INTERACTIONS BETWEEN PLANT CELLS AND BACTERIA: EVIDENCE FOR SUPPRESSION OF LOCALIZED RESISTANCE REACTIONS
JW MANSFIELD, C BESTWCK, I BROWN, M KESHAVARZI and S SOYLU
Department of Biological Sciences, Wye College, University of London, Wye, Ashford, Kent TN25 5AH, UK
Background and objectives
Electron microscopy including histochemistry and immunocytochemistry has been used to study responses of plants to challenge by bacteria. Responses of Arabidopsis, lettuce and pepper to pathogenic strains and Hrp mutants of Xanthomonas campestris pv. vesicatoria (Xcv) and pathovars of Pseudomonas syringae were examined. The interactions studied allowed comparison of hypersensitive reactions (HR) activated by different resistance genes and also the HR to non-pathogens, e.g. the response of lettuce to the bean pathogen P.s. pv. phaseolicola. Activation of the oxidative burst was detected by localization of H2O2 accumulation by formation of cerium perhydroxides. Antisera were used to detect callose, hydroxyproline-rich glycoproteins and peroxidase at reaction sites, and the protein product of the avrBs3 avirulence gene in Xcv [1, 2].
Results and discussion
Resistance in pepper and Arabidopsis determined by Bs1 and Bs3, and RPM1 and RPS5, respectively, were differentiated by the speed of cell collapse. Major alterations to ultrastructure followed accumulation of H2O2 in the plant cell wall adjacent to bacteria. No nuclear changes characteristic of apoptosis were observed but a final 'corpse morphology' was apparent and distinct from the structure of cells which died during compatible interactions. In all plants, inoculation with Hrp mutants caused striking localized alterations to plant cell walls, and the deposition of papillae adjacent to bacteria.
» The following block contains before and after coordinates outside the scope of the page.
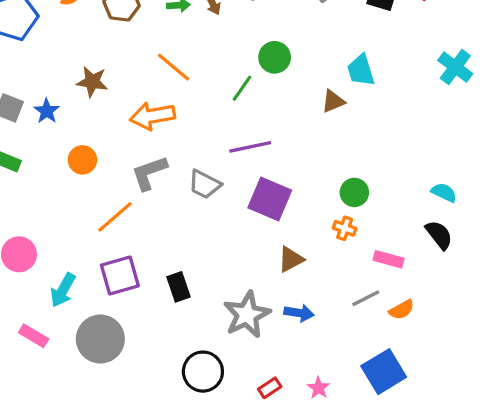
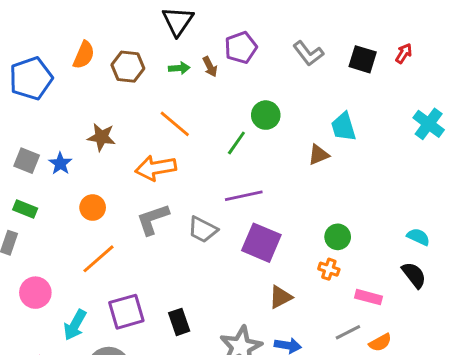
orange line: (115, 217) -> (98, 259), moved

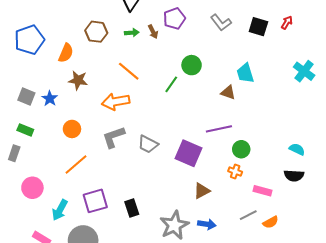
orange semicircle: (84, 55) -> (66, 53), moved
brown triangle: (319, 155) -> (228, 92), turned 42
purple line: (244, 196) -> (219, 129), moved
black semicircle: (414, 275) -> (294, 176), turned 132

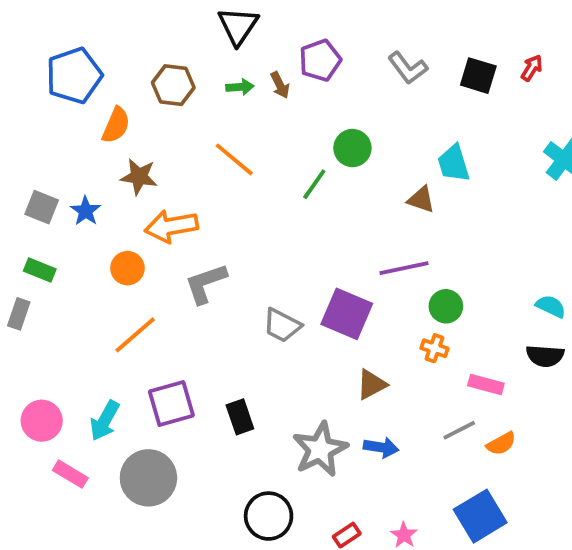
blue pentagon: (29, 40) -> (74, 76), moved
orange arrow: (116, 102) -> (171, 226), moved
gray trapezoid: (148, 144) -> (282, 325), moved
pink circle: (32, 188) -> (42, 421), moved

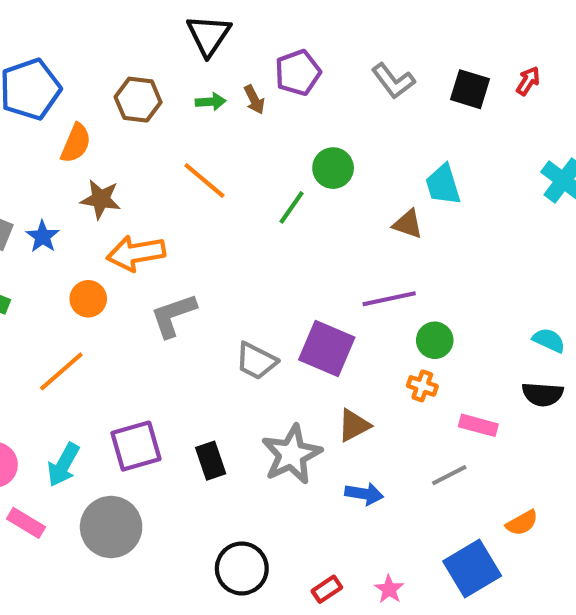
orange line: (135, 335) -> (61, 371), moved
orange semicircle: (501, 444) -> (522, 523), moved
gray star: (320, 449) -> (292, 454), moved

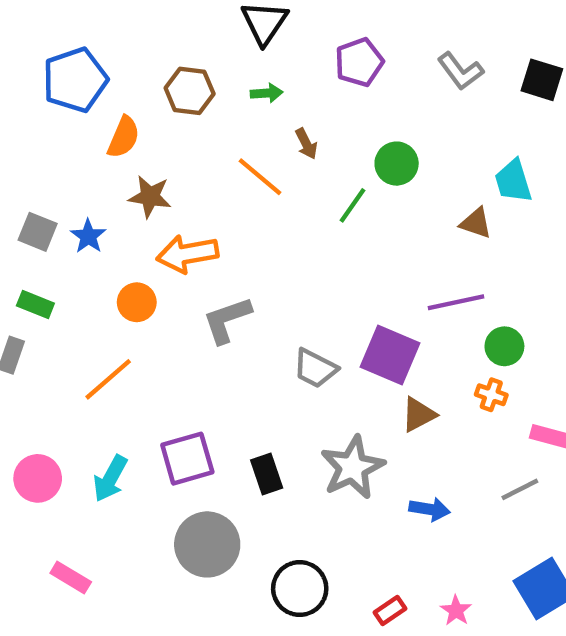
brown arrow: (254, 100) -> (306, 144), moved
brown triangle: (354, 425) -> (419, 415), moved
pink rectangle: (26, 523) -> (71, 577), moved
gray circle: (111, 527) -> (207, 544), moved

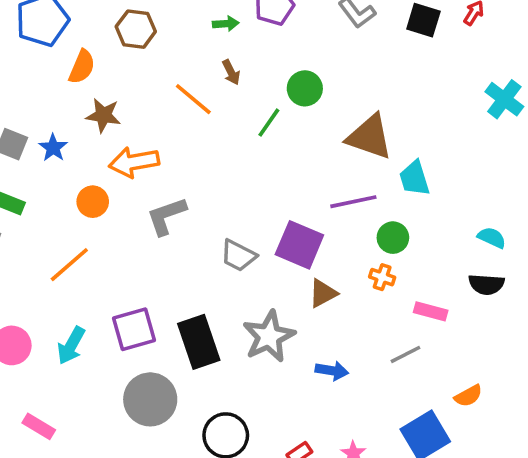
green arrow: (267, 93) -> (226, 24), moved
cyan trapezoid: (513, 181) -> (414, 178), moved
brown triangle: (476, 223) -> (370, 137), size x1.8
black rectangle: (267, 474) -> (199, 342), size x1.6

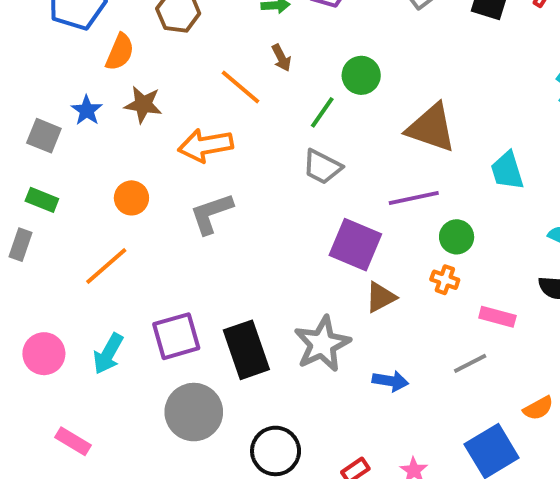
blue star: (53, 148) -> (87, 110), moved
orange arrow: (134, 162) -> (205, 145), moved
cyan trapezoid: (414, 178) -> (507, 171), moved
gray trapezoid: (238, 256) -> (322, 167), moved

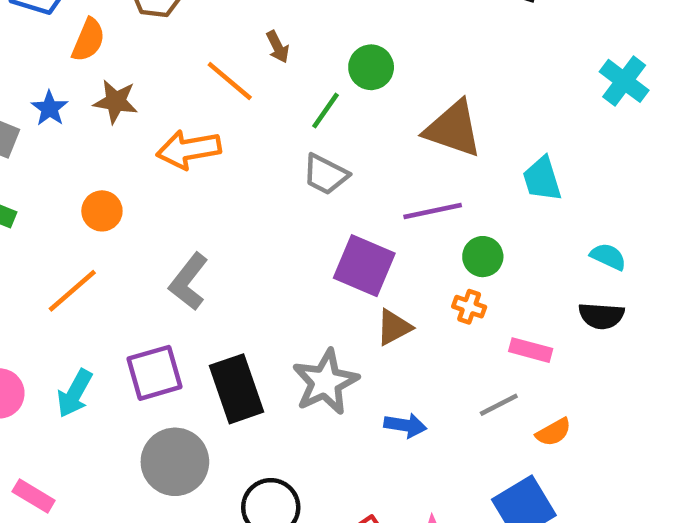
gray L-shape: (211, 214) -> (189, 282), moved, turned -33
orange semicircle: (538, 408) -> (553, 432), moved

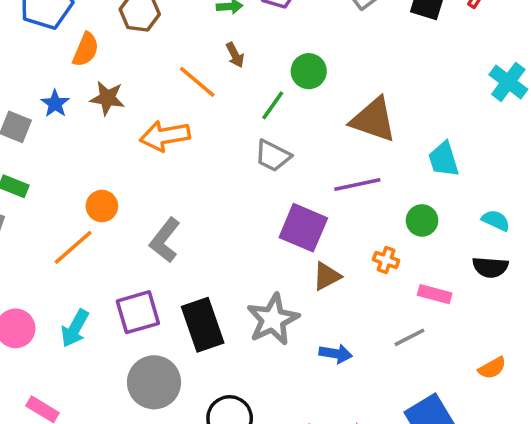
orange circle: (102, 211) -> (102, 206), moved
green circle: (483, 257) -> (422, 220), moved
orange semicircle: (553, 432) -> (492, 368), moved

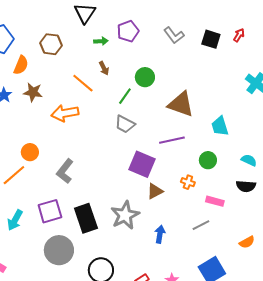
blue arrow: (336, 354) -> (160, 234), turned -90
Accumulation of callose, HRGPs and peroxidase in addition to some H2O2 was observed at reaction sites. If pepper leaves were inoculated with mixtures of wild-type and Hrp mutants of Xcv, no papillae developed. In the presence of the wild-type strain, the Hrp mutant (tagged by its production of avrBs3) was able to multiply and form colonies. The wild-type appeared to suppress local reactions to Hrp mutants. We suggest that cell wall alterations and papilla deposition represent a primitive defence mechanism which is suppressed by pathogenicity factors delivered to plant cells by the Hrp-dependent, type III secretion system.
1. Bestwick CS, Bennett MH, Mansfield JW, 1995. Plant Physiology 108, 503-516.
2. Brown I, Mansfield J, Bonas U, 1995. Molecular Plant-Microbe Interactions 8, 825-836.